Alternatively (or in addition), an application of embodiments of the invention may utilize tree-based variants. In such embodiments, for each of the at least two keyframes, multiple probable solutions are output using top-k sampling along with a Diverse Beam Search on a decoder side. From the multiple probable solutions, a tree structure is built that enables branching out at any node to produce a variant of a single simulation while preserving initial conditions.

Hardware Environment

FIG. 7 is an exemplary hardware and software environment 700 (referred to as a computer-implemented system and/or computer-implemented method) used to implement one or more embodiments of the invention. The hardware and software environment includes a computer 702 and may include peripherals. Computer 702 may be a user/client computer, server computer, or may be a database computer. The computer 702 comprises a hardware processor 704A and/or a special purpose hardware processor 704B (hereinafter alternatively collectively referred to as processor 704) and a memory 706, such as random access memory (RAM). The computer 702 may be coupled to, and/or integrated with, other devices, including input/output (I/O) devices such as a keyboard 714, a cursor control device 716 (e.g., a mouse, a pointing device, pen and tablet, touch screen, multi-touch device, etc.) and a printer 728. In one or more embodiments, computer 702 may be coupled to, or may comprise, a portable or media viewing/listening device 732 (e.g., an MP3 player, IPOD, NOOK, portable digital video player, cellular device, personal digital assistant, etc.). In yet another embodiment, the computer 702 may comprise a multi-touch device, mobile phone, gaming system, internet enabled television, television set top box, or other internet enabled device executing on various platforms and operating systems.

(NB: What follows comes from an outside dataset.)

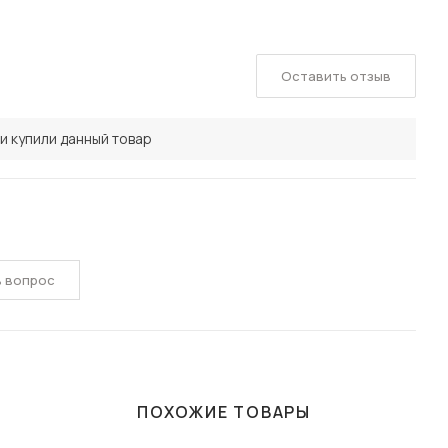
Оставить отзыв
и купили данный товар
ь вопрос
ПОХОЖИЕ ТОВАРЫ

In one embodiment, the computer 702 operates by the hardware processor 704A performing instructions defined by the computer program 710 (e.g., a computer-aided design [CAD] application) under control of an operating system 708. The computer program 710 and/or the operating system 708 may be stored in the memory 706 and may interface with the user and/or other devices to accept input and commands and, based on such input and commands and the instructions defined by the computer program 710 and operating system 708, to provide output and results.

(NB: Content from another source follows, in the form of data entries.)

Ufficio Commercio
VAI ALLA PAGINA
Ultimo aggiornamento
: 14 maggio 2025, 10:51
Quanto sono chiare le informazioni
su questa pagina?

Output/results may be presented on the display 722 or provided to another device for presentation or further processing or action. In one embodiment, the display 722 comprises a liquid crystal display (LCD) having a plurality of separately addressable liquid crystals. Alternatively, the display 722 may comprise a light emitting diode (LED) display having clusters of red, green and blue diodes driven together to form full-color pixels. Each liquid crystal or pixel of the display 722 changes to an opaque or translucent state to form a part of the image on the display in response to the data or information generated by the processor 704 from the application of the instructions of the computer program 710 and/or operating system 708 to the input and commands. The image may be provided through a graphical user interface (GUI) module 718. Although the GUI module 718 is depicted as a separate module, the instructions performing the GUI functions can be resident or distributed in the operating system 708, the computer program 710, or implemented with special purpose memory and processors.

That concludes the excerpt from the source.